Ø Clearly, the crisis of the soul triggered by colonialism at the end of Things Fall Apart, when Okonkwo is forced to his death and his heroic life is reduced to a single paragraph in a racist European text, was very much an issue in 1958. However, unlike many other African writers of his generation, Achebe did not see colonial rule as something that could be transcended simply by an appeal to a heroic and African past. And where other writers could see the culture of colonialism as the antithesis of an African identity, Achebe was interested in discovering a redemptive moment in colonialism, asking himself, in his own words, ‘what possibility, what encouragement, there was in this episode of our history for the celebration of our own world, for the singing of the song of ourselves, in the din of an insistent world and song of others’.

How Things Fall Apart presented Colonial experience? 
        
Ø Achebe’s novel presents the colonial experience from an African perspective, but it does so without romanticizing the African past. Thus, one of the most enduring aspects of Things Fall Apart is Achebe’s ambiguous representation of the Igbo past as heroic but, at the same time, compromised by Okonkwo’s blind commitment to his culture and his obliviousness to alternative values and interpretations. This is the meaning of what is probably the definitive moment in the novel- the killing of Ikemefuna.

Ø Okonkwo strikes the fatal blow against his adopted son in the name of tradition and the moral order of his friend Obierika, although the oracle of the hills (the custodian of moral authority) had decreed that the boy must be killed, she had not ordered Okonkwo, the surrogate father, to carry out the sentence. This one disturbing episode encapsulates the very essence of Achebe’s philosophy, especially his concern with moral complexities and dualities. As he told Bill Moyers in a famous television interview, his values as a novelist are guided by a powerful Igbo proverb-‘Wherever something stands, something else will stand beside it’. Culture is, in other words, defined by ambivalence rather than unquestioned authority.

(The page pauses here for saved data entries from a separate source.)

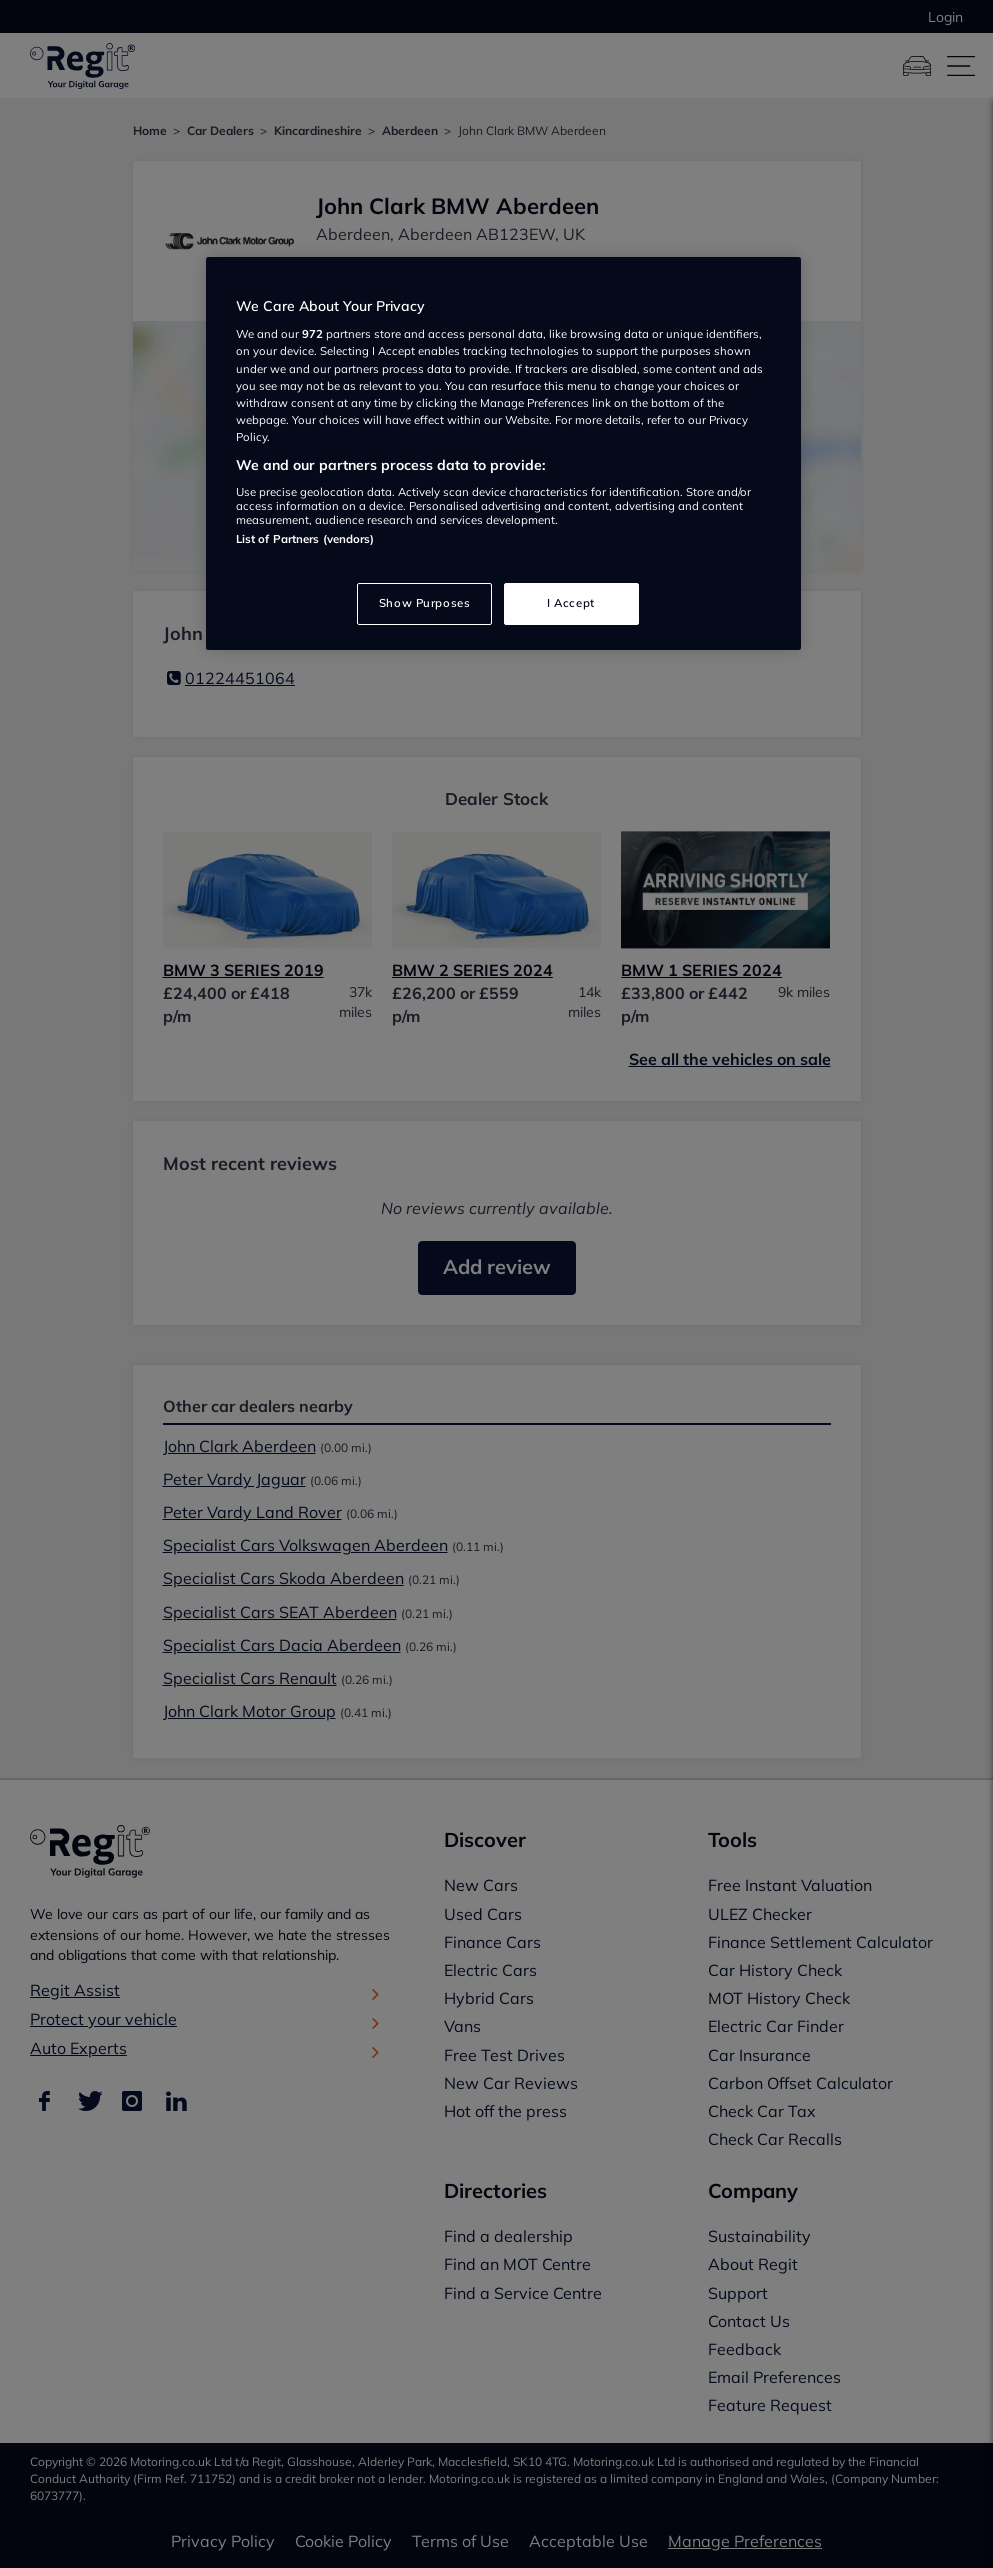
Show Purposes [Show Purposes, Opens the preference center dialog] (424, 603)
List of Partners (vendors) (305, 539)
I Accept (571, 603)
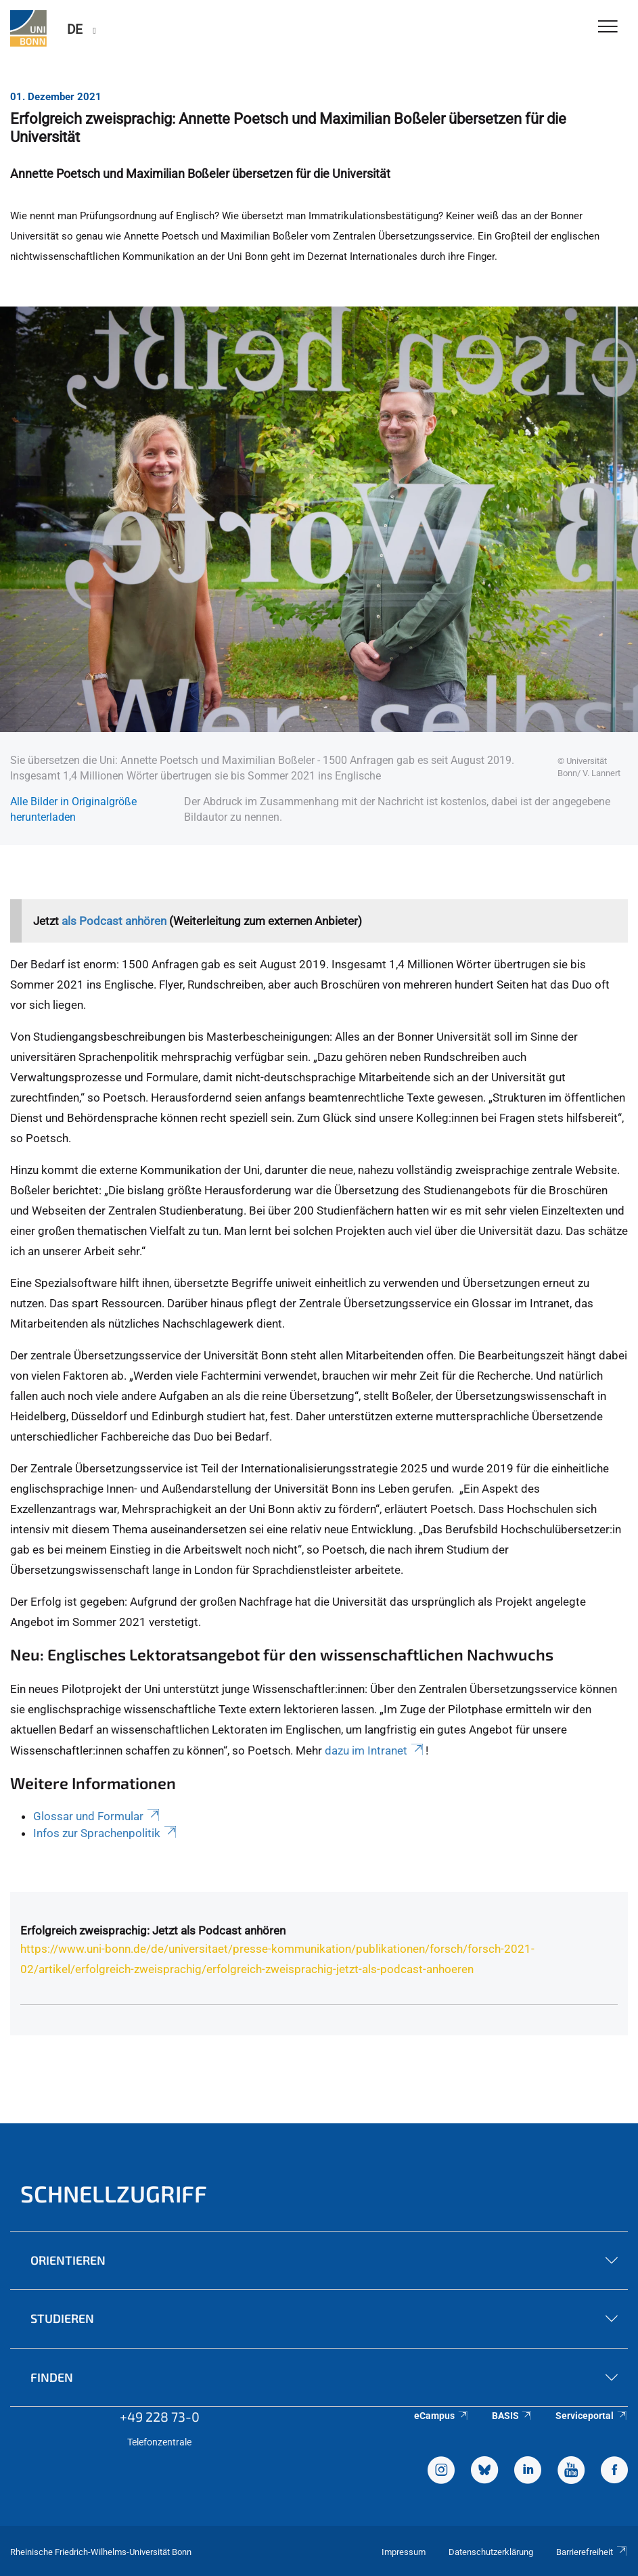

Ø If Things Fall Apart appears to be a novel that sets out to provide important moral lessons to its readers, it is because Achebe conceives the primary function- and power- of literature to be moral or ethical in nature. The power of the storyteller, says Achebe, lies in his or her ability to appeal to the mind and to reach beyond his or her particular circumstance and thus speak to different periods and generations; the good storyteller is not bound by narrow political or personal concerns or even by the demands of specific historical moments. Achebe’s sympathies then are not with the heroic character, but the witness and storyteller who refuse to endorse Okonkwo’s commitment to the central doctrines of his culture or the European colonizer’s arrogant use of power.

·       Conclusion:
Colonialism affected people and has managed to pull them apart in many directions that it even eventually destroyed relationships of families, friends and tribes. Narrative can mostly be seen as the life of a single member in an African tribe, but if we see it in bigger perspective the book presents collective situation and life of the African people at the same time wherein outside forces are trying to change the traditional practices of the people.

 Works Cited

Achebe, Chinua. Things Fall Apart. Johannesburg, South Africa: William Heinemann, 1958.